Aim of the task
Check each line of the data for the string "está". Report how many have it, and give nothing else.

━━━ Material supplied ━━━

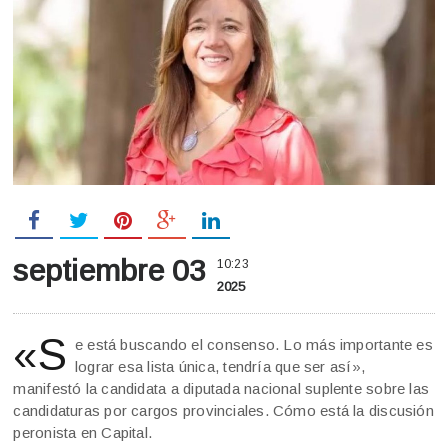
septiembre 03
10:23
2025
«S
e está buscando el consenso. Lo más importante es
lograr esa lista única, tendría que ser así»,
manifestó la candidata a diputada nacional suplente sobre las
candidaturas por cargos provinciales. Cómo está la discusión
peronista en Capital.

━━━

Written solution
2